E explicou que teve informação de que a crónica falta de funcionários com que se debatem os tribunais está a fazer com que um conjunto elevado de queixas apresentadas ao Ministério Público pelos cidadãos tenham ficado por registar. “É muito grave”, observou a ex-procuradora-geral da República, que considera que o poder político não se tem feito ouvir sobre o que está a fazer e quais as suas preocupações para o sector.

A magistrada, que deixou o cargo que ocupava em 2018, lamentou ainda que existam tribunais sem condições mínimas de funcionamento, com tectos a caírem e onde chega a chover, e aos quais os portadores de deficiência não conseguem sequer aceder. “Parece impossível como é que estas situações ainda existem.

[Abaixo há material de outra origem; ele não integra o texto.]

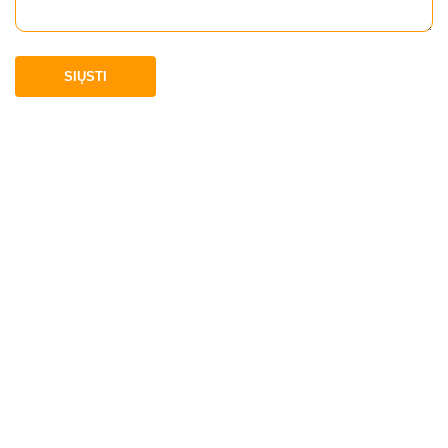
SIŲSTI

Não sei se o Plano de Recuperação e Resiliência prevê a sua resolução”, referiu, para em seguida abordar a questão da falta de equipamentos, nomeadamente de gravação dos julgamentos, apesar de esse registo ser obrigatório por lei. “É preciso investir mais na área da justiça, sem dúvida nenhuma”, defendeu, reconhecendo que o actual sistema de apoio judiciário e o elevado valor das custas dificultam o acesso de várias faixas da população aos tribunais.

Joana Marques Vidal entende que nem sempre a colocação de alguns processos em segredo de justiça durante tanto tempo se mostra justificada: “Seria útil haver uma ponderação dos casos que se colocam em segredo e a altura em que essa medida se levanta. O segredo devia ser levantado quando deixasse de ter razão de ser – ou seja, quando já não servisse para proteger a investigação criminal”.

Para a antiga dirigente máxima do Ministério Público, é fundamental que esta magistratura, em especial os profissionais que se dedicam à criminalidade económico-financeira, possam contar com uma formação contínua adequada ao longo da sua carreira. “Que o Centro de Estudos Judiciários não está organizado para lhes dar”, ressalvou. “Esta formação terá de ser da competência do próprio Ministério Público”.

Questionada sobre a morosidade da justiça portuguesa, Joana Marques Vidal respondeu que ela tem várias origens. E deu como exemplo os dez meses que demorou a tradução para francês da acusação do caso BES, necessária por existirem arguidos suíços no processo. “Não pode acontecer. O sistema tem de estar preparado” para lidar com estas situações.

Já no que diz respeito à turbulência que tem assolado o Tribunal Constitucional no último ano, a magistrada diz que os "momentos menos felizes" na vida do Palácio Ratton não impõem a adopção de um novo modelo de funcionamento, mostrando-se contrária a uma eventual transformação deste tribunal numa secção do Supremo Tribunal de Justiça, como advogam alguns protagonistas do sector.